Dans ce contexte difficile, que peuvent faire les entreprises pour choisir le bon moment stratégique ?

Jouer pour prendre la vague. Les entreprises qui réussissent programment leurs mouvements stratégiques de la même manière qu'un surfeur tente d'attraper la prochaine vague. Elles sont proches de leurs marchés et cultivent une compréhension approfondie des quelques facteurs concurrentiels critiques qui comptent vraiment. Il est essentiel que ces facteurs changent. Il est important de noter que le fait d'être proche du marché permet aux entreprises d'anticiper la prochaine vague. Pour utiliser une autre analogie : Wayne Gretzky, la légende canadienne du hockey sur glace, attribue son succès phénoménal à sa capacité innée à "patiner vers l'endroit où se trouve le palet". Jouer pour attraper la vague permet aux entreprises d'être au bon endroit au bon moment.

 Alignement, agilité et réactivité. Les entreprises qui réussissent s'efforcent de prendre la vague en développant et en entretenant des mécanismes agiles qui leur permettent de réagir rapidement à l'évolution de la situation concurrentielle.   Ces mécanismes s'appuient sur des capacités dynamiques qui permettent à l'entreprise (1) de détecter, de comprendre et d'anticiper l'évolution des conditions du marché ; (2) de configurer et d'aligner sa base de ressources et son organisation en conséquence ; et (3) d'établir des priorités et d'orchestrer rapidement des actions réactives appropriées. Ces actions sont à leur tour soutenues par des itérations continues et rapides de réflexion, d'action et d'apprentissage. La récente métamorphose de Microsoft, qui a recentré et aligné sa formidable capacité concurrentielle pour aller au-delà de ses plates-formes logicielles propriétaires, montre que même des opérateurs historiques relativement bien implantés peuvent y parvenir.

En fin de compte, nous ne pouvons évidemment pas ignorer le rôle des circonstances fortuites et de la sérendipité pour "être au bon endroit avec la bonne offre au bon moment" - et, bien sûr, les circonstances concurrentielles ont leur importance.  La chance, cependant, favorise les entreprises qui abordent leur timing stratégique de manière intelligente.

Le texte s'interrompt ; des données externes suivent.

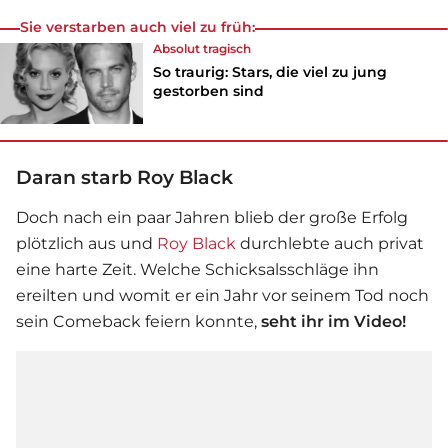
Sie verstarben auch viel zu früh:
Absolut tragisch
So traurig: Stars, die viel zu jung
gestorben sind
Daran starb Roy Black
Doch nach ein paar Jahren blieb der große Erfolg
plötzlich aus und
Roy Black
durchlebte auch privat
eine harte Zeit. Welche Schicksalsschläge ihn
ereilten und womit er ein Jahr vor seinem Tod noch
sein Comeback feiern konnte,
seht ihr im Video!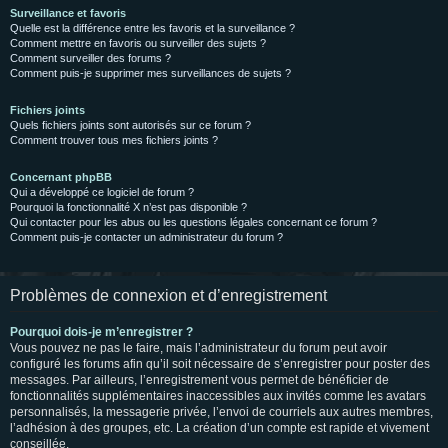
Surveillance et favoris
Quelle est la différence entre les favoris et la surveillance ?
Comment mettre en favoris ou surveiller des sujets ?
Comment surveiller des forums ?
Comment puis-je supprimer mes surveillances de sujets ?
Fichiers joints
Quels fichiers joints sont autorisés sur ce forum ?
Comment trouver tous mes fichiers joints ?
Concernant phpBB
Qui a développé ce logiciel de forum ?
Pourquoi la fonctionnalité X n’est pas disponible ?
Qui contacter pour les abus ou les questions légales concernant ce forum ?
Comment puis-je contacter un administrateur du forum ?
Problèmes de connexion et d’enregistrement
Pourquoi dois-je m’enregistrer ?
Vous pouvez ne pas le faire, mais l’administrateur du forum peut avoir
configuré les forums afin qu’il soit nécessaire de s’enregistrer pour poster des
messages. Par ailleurs, l’enregistrement vous permet de bénéficier de
fonctionnalités supplémentaires inaccessibles aux invités comme les avatars
personnalisés, la messagerie privée, l’envoi de courriels aux autres membres,
l’adhésion à des groupes, etc. La création d’un compte est rapide et vivement
conseillée.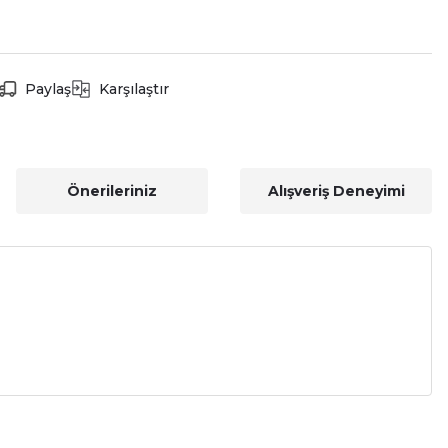
Paylaş
Karşılaştır
Önerileriniz
Alışveriş Deneyimi
a iletebilirsiniz.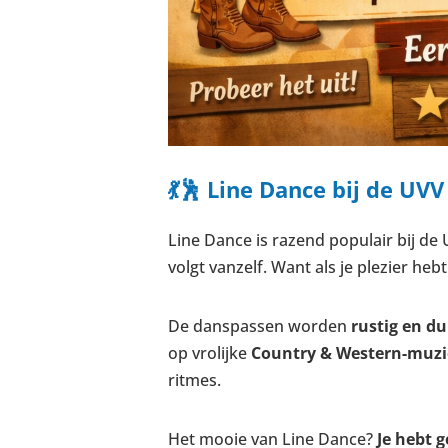
💃🕺 Line Dance bij de UVV
Line Dance is razend populair bij de U
volgt vanzelf. Want als je plezier he
De danspassen worden
rustig en du
op vrolijke
Country & Western-muz
ritmes.
Het mooie van Line Dance?
Je hebt 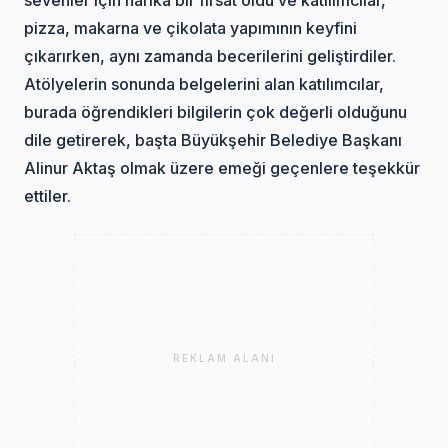
pizza, makarna ve çikolata yapımının keyfini
çıkarırken, aynı zamanda becerilerini geliştirdiler.
Atölyelerin sonunda belgelerini alan katılımcılar,
burada öğrendikleri bilgilerin çok değerli olduğunu
dile getirerek, başta Büyükşehir Belediye Başkanı
Alinur Aktaş olmak üzere emeği geçenlere teşekkür
ettiler.
REKLAM ALANI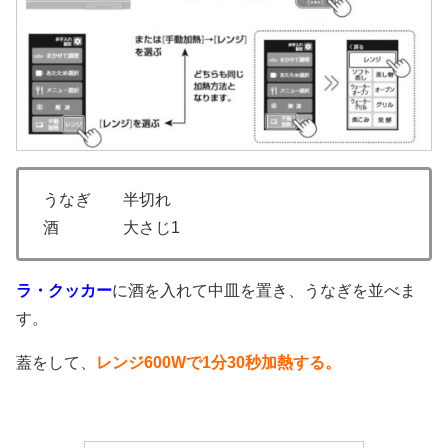
うなぎ 半切れ
酒 大さじ1
ラ・クッカー
に酒を入れて中皿を置き、うなぎを並べま
す。
蓋をして、
レンジ600Wで1分30秒加熱する。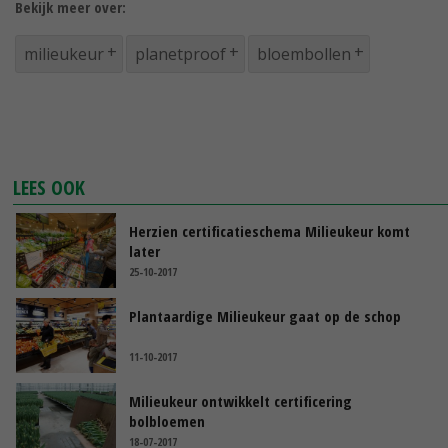
Bekijk meer over:
milieukeur
planetproof
bloembollen
LEES OOK
Herzien certificatieschema Milieukeur komt
later
25-10-2017
Plantaardige Milieukeur gaat op de schop
11-10-2017
Milieukeur ontwikkelt certificering
bolbloemen
18-07-2017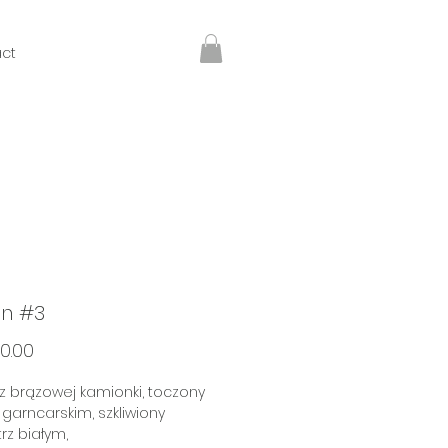
ct
n #3
Price
0.00
 brązowej kamionki, toczony
 garncarskim, szkliwiony
z białym,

Ainsi, même si les contextes externes deviennent de plus en plus volatils et imprévisibles, et les fenêtres d'opportunité de plus en plus courtes, les entreprises qui réussissent sont proches de leurs marchés, ce qui leur permet d'anticiper les changements plus rapidement que la concurrence. Simultanément, ces entreprises cultivent des mécanismes et des capacités agiles qui leur permettent de répondre rapidement, intelligemment et au bon moment aux nouveaux défis concurrentiels émergents.